Critics of negative campaigning say attack ads reflect poorly on the candidates they're intended to benefit. That's not necessarily true, but I do find that attack ads often reflect well on the candidates they're intended to hurt.

When an announcer gravely warns me that someone running for public office opposes gun control and wants to cut spending, I think, "Hmm. He sounds pretty good." So it is with Supreme Court nominee John Roberts, whose detractors seem intent on accentuating his positive points.

The main complaint about Roberts is that he might vote to overturn Roe v. Wade. "We continue to believe that Roe was wrongly decided and should be overruled," said a 1990 brief that he co-authored as a deputy solicitor general in the first Bush administration. "The Court's conclusion in Roe that there is a fundamental right to abortion and that the government has no compelling interest in protecting prenatal human life throughout pregnancy finds no support in the text, structure, or history of the Constitution."

Assuming Roberts agrees with the argument he made as the government's lawyer, I see no cause for alarm.
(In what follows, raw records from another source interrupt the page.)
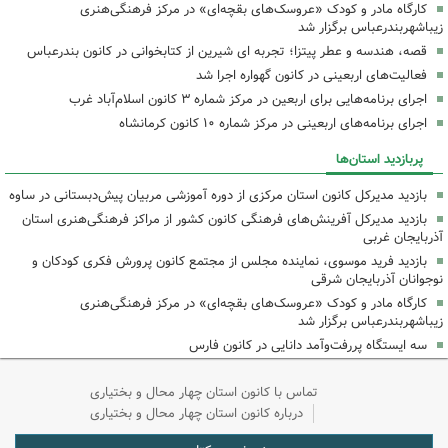
کارگاه مادر و کودک «عروسک‌های بقچه‌ای» در مرکز فرهنگی‌هنری
زیباشهربندرعباس برگزار شد
قصه، هندسه و عطر پیتزا؛ تجربه ای شیرین از کتابخوانی در کانون بندرعباس
فعالیت‌های اربعینی در کانون گهواره اجرا شد
اجرای برنامه‌هایی برای اربعین در مرکز شماره ۳ کانون اسلام‌آباد غرب
اجرای برنامه‌های اربعینی در مرکز شماره ۱۰ کانون کرمانشاه
پربازدید استان‌ها
بازدید مدیرکل کانون استان مرکزی از دوره آموزشی مربیان پیش‌دبستانی در ساوه
بازدید مدیرکل آفرینش‌های فرهنگی کانون کشور از مراکز فرهنگی‌هنری استان
آذربایجان غربی
بازدید فرید موسوی، نماینده مجلس از مجتمع کانون پرورش فکری کودکان و
نوجوانان آذربایجان شرقی
کارگاه مادر و کودک «عروسک‌های بقچه‌ای» در مرکز فرهنگی‌هنری
زیباشهربندرعباس برگزار شد
سه ایستگاه پررفت‌وآمد دانایی در کانون فارس
تماس با کانون استان چهار محال و بختیاری
درباره کانون استان چهار محال و بختیاری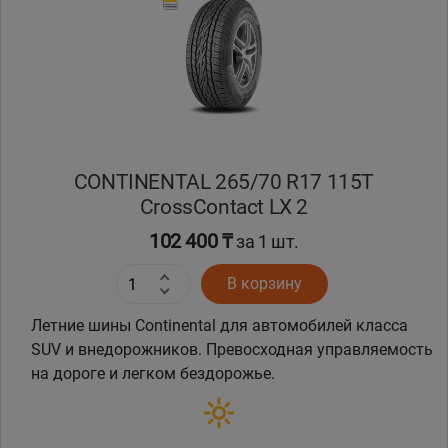
Кокшетау
Костанай
Кызылорда
CONTINENTAL 265/70 R17 115T
Павлодар
CrossContact LX 2
Петропавловск
102 400 ₸
за 1 шт.
В корзину
Семей
Летние шины Continental для автомобилей класса
Талдыкорган
SUV и внедорожников. Превосходная управляемость
на дороге и легком бездорожье.
Тараз
Темиртау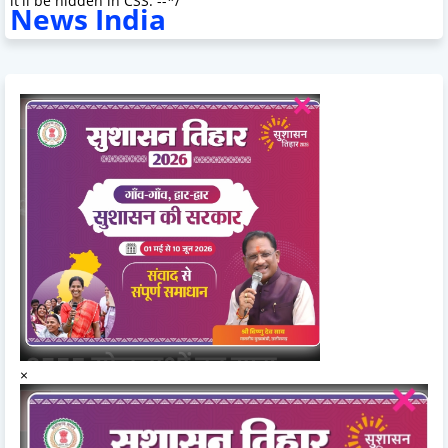
it'll be hidden in CSS. --*/
News India
×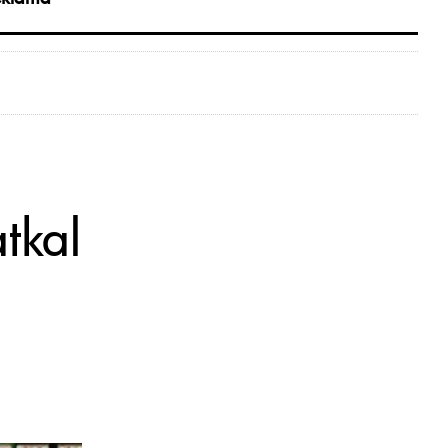
atkal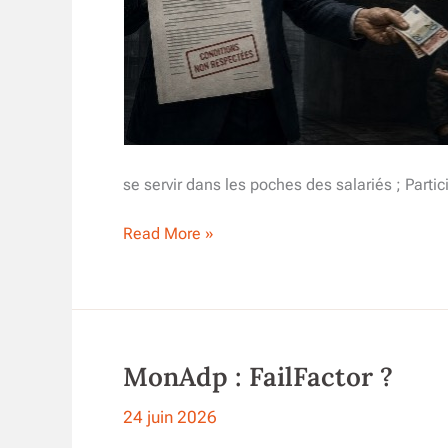
se servir dans les poches des salariés ; Part
Actualités
Read More »
Atos
Eviden
–
Spécial
finances
MonAdp : FailFactor ?
–
juin
2026
24 juin 2026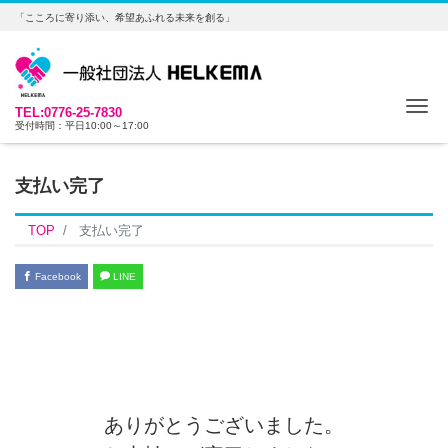
「こころに寄り添い、希望あふれる未来を創る」
Me
TEL:0776-25-7830
受付時間：平日10:00～17:00
支払い完了
TOP
支払い完了
Facebook
LINE
ありがとうございました。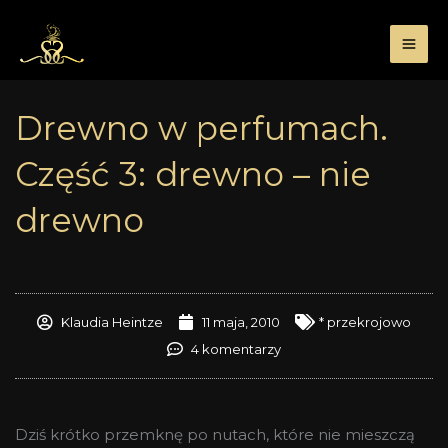
Przejdź
do
treści
Drewno w perfumach.
Część 3: drewno – nie
drewno
Klaudia Heintze
11 maja, 2010
* przekrojowo
4 komentarzy
Dziś krótko przemknę po nutach, które nie mieszczą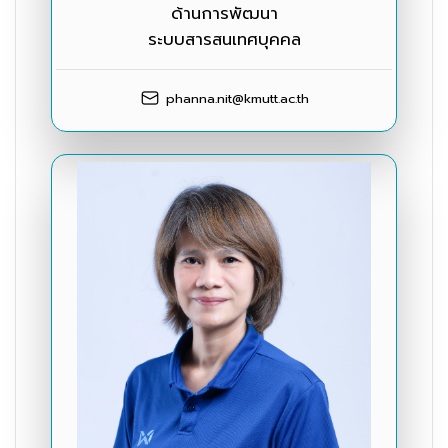
ด้านการพัฒนา
ระบบสารสนเทศบุคคล
phanna.nit@kmutt.ac.th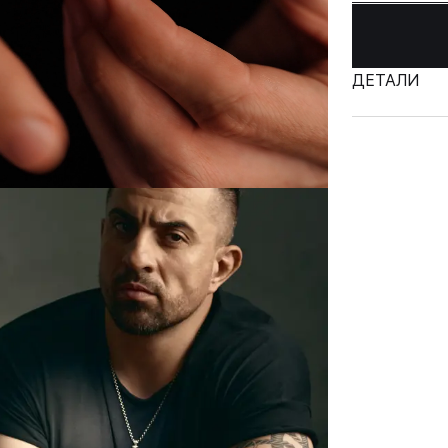
ДЕТАЛИ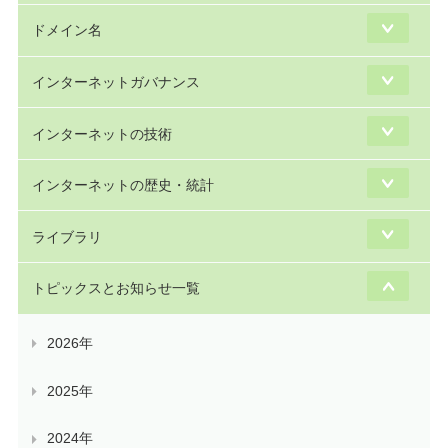
ドメイン名
インターネットガバナンス
インターネットの技術
インターネットの歴史・統計
ライブラリ
トピックスとお知らせ一覧
2026年
2025年
2024年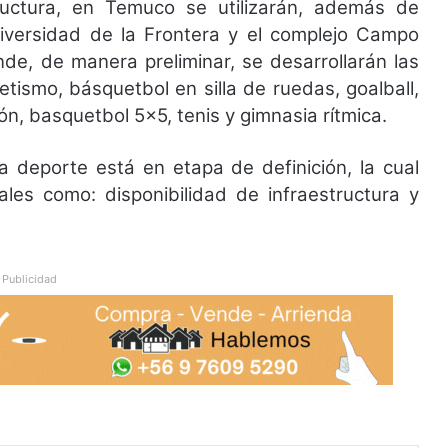
tructura, en Temuco se utilizarán, además de
niversidad de la Frontera y el complejo Campo
de, de manera preliminar, se desarrollarán las
letismo, básquetbol en silla de ruedas, goalball,
ión, basquetbol 5×5, tenis y gimnasia rítmica.
a deporte está en etapa de definición, la cual
ales como: disponibilidad de infraestructura y
Publicidad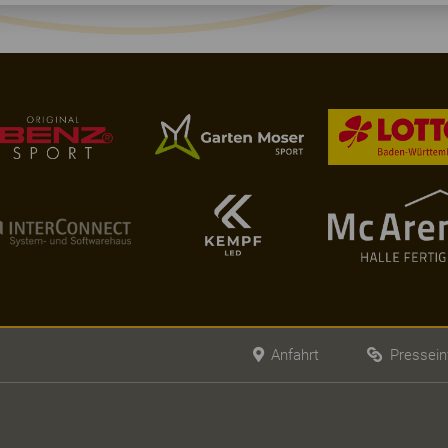
Anfahrt
Pressein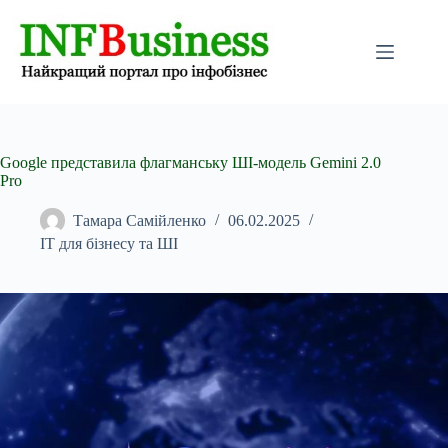
Перейти
до
вмісту
Google представила флагманську ШІ-модель Gemini 2.0
Pro
Тамара Самійленко
06.02.2025
IT для бізнесу та ШІ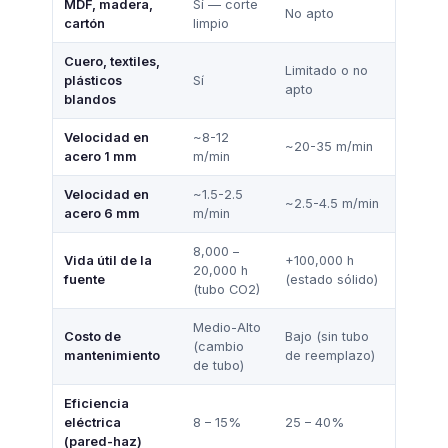
MDF, madera,
Sí — corte
No apto
cartón
limpio
Cuero, textiles,
Limitado o no
plásticos
Sí
apto
blandos
Velocidad en
~8-12
~20-35 m/min
acero 1 mm
m/min
Velocidad en
~1.5-2.5
~2.5-4.5 m/min
acero 6 mm
m/min
8,000 –
Vida útil de la
+100,000 h
20,000 h
fuente
(estado sólido)
(tubo CO2)
Medio-Alto
Costo de
Bajo (sin tubo
(cambio
mantenimiento
de reemplazo)
de tubo)
Eficiencia
eléctrica
8 – 15%
25 – 40%
(pared-haz)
Given how weak the reasoning underlying Roe is—so weak that many abortion rights supporters are embarrassed by the ruling, which they consider a legal and political mistake—it would be alarming if Roberts didn't think the case was wrongly decided.

The law has to draw a line after which a fetus becomes a person with a right to life, whether it's at conception, at birth, or somewhere in between. But the location of that line cannot be determined by constitutional analysis, and under our federal system it's a decision that is properly left to state legislatures.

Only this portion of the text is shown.